■ WORK INSTRUCTION ■
Check every line of the material for the word "hellige". Copy those that have it.

··········

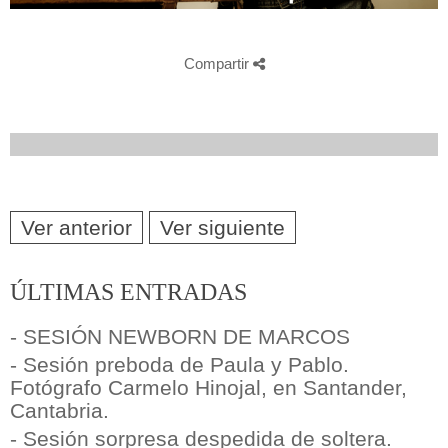
Compartir
Ver anterior
Ver siguiente
ÚLTIMAS ENTRADAS
- SESIÓN NEWBORN DE MARCOS
- Sesión preboda de Paula y Pablo.
Fotógrafo Carmelo Hinojal, en Santander,
Cantabria.
- Sesión sorpresa despedida de soltera.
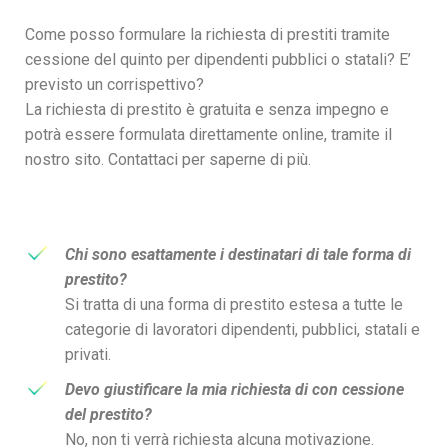
Come posso formulare la richiesta di prestiti tramite
cessione del quinto per dipendenti pubblici o statali? E’
previsto un corrispettivo?
La richiesta di prestito è gratuita e senza impegno e
potrà essere formulata direttamente online, tramite il
nostro sito. Contattaci per saperne di più.
Chi sono esattamente i destinatari di tale forma di
prestito?
Si tratta di una forma di prestito estesa a tutte le
categorie di lavoratori dipendenti, pubblici, statali e
privati.
Devo giustificare la mia richiesta di con cessione
del prestito?
No, non ti verrà richiesta alcuna motivazione.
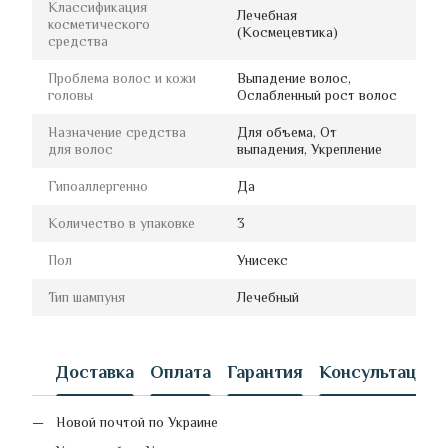
Классификация
Лечебная
косметического
(Космецевтика)
средства
Проблема волос и кожи
Выпадение волос,
головы
Ослабленный рост волос
Назначение средства
Для объема, От
для волос
выпадения, Укрепление
Гипоаллергенно
Да
Количество в упаковке
3
Пол
Унисекс
Тип шампуня
Лечебный
Доставка
Оплата
Гарантия
Консультация
Новой почтой по Украине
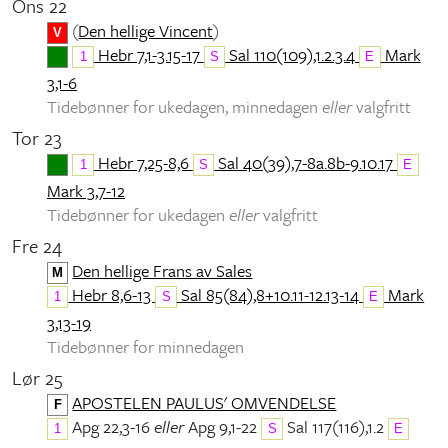
Ons 22
(
Den hellige Vincent
)
V
Hebr 7,1-3.15-17
Sal 110(109),1.2.3.4
Mark
1
S
E
3,1-6
Tidebønner for ukedagen, minnedagen
eller
valgfritt
Tor 23
Hebr 7,25-8,6
Sal 40(39),7-8a.8b-9.10.17
1
S
E
Mark 3,7-12
Tidebønner for ukedagen
eller
valgfritt
Fre 24
Den hellige Frans av Sales
M
Hebr 8,6-13
Sal 85(84),8+10.11-12.13-14
Mark
1
S
E
3,13-19
Tidebønner for minnedagen
Lør 25
APOSTELEN PAULUS' OMVENDELSE
F
Apg 22,3-16
eller
Apg 9,1-22
Sal 117(116),1.2
1
S
E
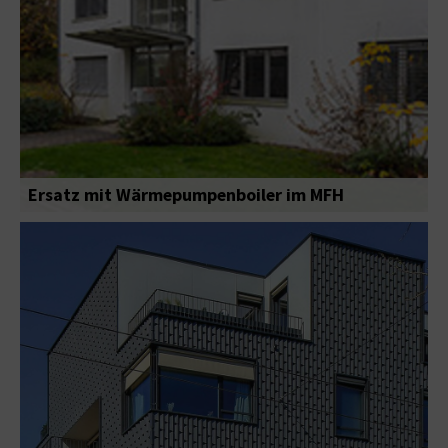
Ersatz mit Wärmepumpenboiler im MFH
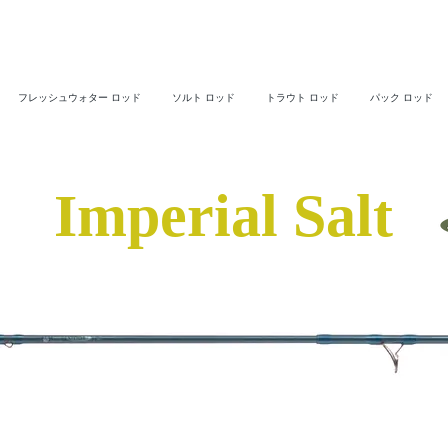
フレッシュウォター ロッド
ソルト ロッド
トラウト ロッド
パック ロッド
Imperial Salt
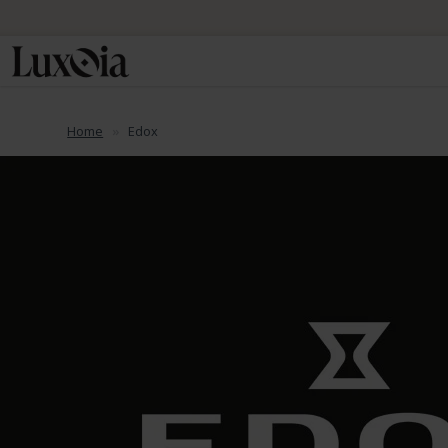
Home
Edox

··········

■ RESULT OF THE TASK ■
Den hellige Vincent
Den hellige Frans av Sales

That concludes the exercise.